One of my first classes I took in college was a gerontology class.  By that point in my life I had spent a lot of time helping my mom care for my grandma, and I knew that I wanted to spend the rest of my days helping the elderly generation during their final days.  I did a lot of volunteer work and spent a lot of time visiting people, who became friends, in a care center.  The pain of losing my grandma to Alzheimer's was too fresh though, and I couldn't handle a life filled with similar emotions.  My sister confirmed my decision when she looked me in the eyes one night and said, "You are never allowed to work with old people.  Your mental state simply can't handle it."

Let's see...from there I took a break from college and spent 18 months in NYC as a missionary for my church.  I came home feeling a little bit lost.  I enrolled in college and spent a week looking through the classes, trying to decide on a major.  I finally settled for English and when someone told me I had to declare a minor I picked Sociology.  A day later I went back into the enrollment office and switched my major to Sociology.  

Once I graduated I spent a lot of time volunteering.  I tried again at a care center.  I spent time volunteering with Hospice.  I worked with a group as a court appointed advocate for little kids.  And I spent a lot of time  doing humanitarian work in Central America.

I decided to get a masters degree in social work, and then changed directions and moved to Mexico for a few months.  I thought about law school with the determination to eventually become a judge.  Life threw some curve balls and law school was put on the back burner.  Later, I thought long and hard about becoming a family therapist.

Just recently my sister told me I missed my calling in life...she told me I should have been a journalist.  There's a funny story behind that but I'll save it for another time.

If I had an endless supply of money I would jump with both feet into the world of humanitarian work, and start my own non-profit organization.  

And after all of that...what I actually do has nothing to do with any of it.

I've had dreams my whole life of changing the world...of doing things that would make a difference in a big way....and perhaps those dreams won't ever fade completely.

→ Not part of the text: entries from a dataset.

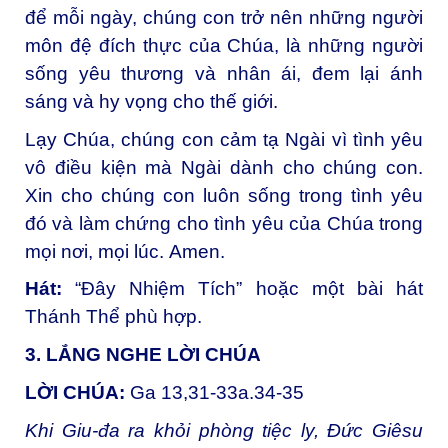
để mỗi ngày, chúng con trở nên những người
môn đệ đích thực của Chúa, là những người
sống yêu thương và nhân ái, đem lại ánh
sáng và hy vọng cho thế giới.
Lạy Chúa, chúng con cảm tạ Ngài vì tình yêu
vô điều kiện mà Ngài dành cho chúng con.
Xin cho chúng con luôn sống trong tình yêu
đó và làm chứng cho tình yêu của Chúa trong
mọi nơi, mọi lúc.
Amen.
Hát:
“Đây Nhiệm Tích” hoặc một bài hát
Thánh Thể phù hợp.
3. LẮNG NGHE LỜI CHÚA
LỜI CHÚA:
Ga 13,31-33a.34-35
Khi Giu-đa ra khỏi phòng tiệc ly, Đức Giêsu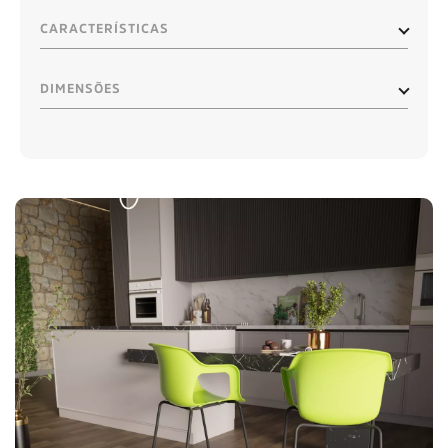
CARACTERÍSTICAS
DIMENSÕES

But a tiny little miracle named Emily has taught me that if the only life I ever touch is's enough.

Monday Passed By In A Blur

It took me four hours last night to get through my 'to be ironed' pile.
Four hours.
Those are four hours I'll never get back.

In a strange and unexpected twist the little miss is now tolerating her feeds.
As of 8:00 this morning she was at 17 mLs an hour.  Our goal is 26.
It could be the formula change, it could be the new antibiotic they are giving her to treat a possible bacteria, or as the nurse practitioner told us, "It's Emily.  It could be the fact that you put a headband on her."
Really, it's an answer to prayers.

If she reaches 26 mLs an hour, and stays there with no problem, Emily will come home and surgery will be postponed until she gains a little more weight.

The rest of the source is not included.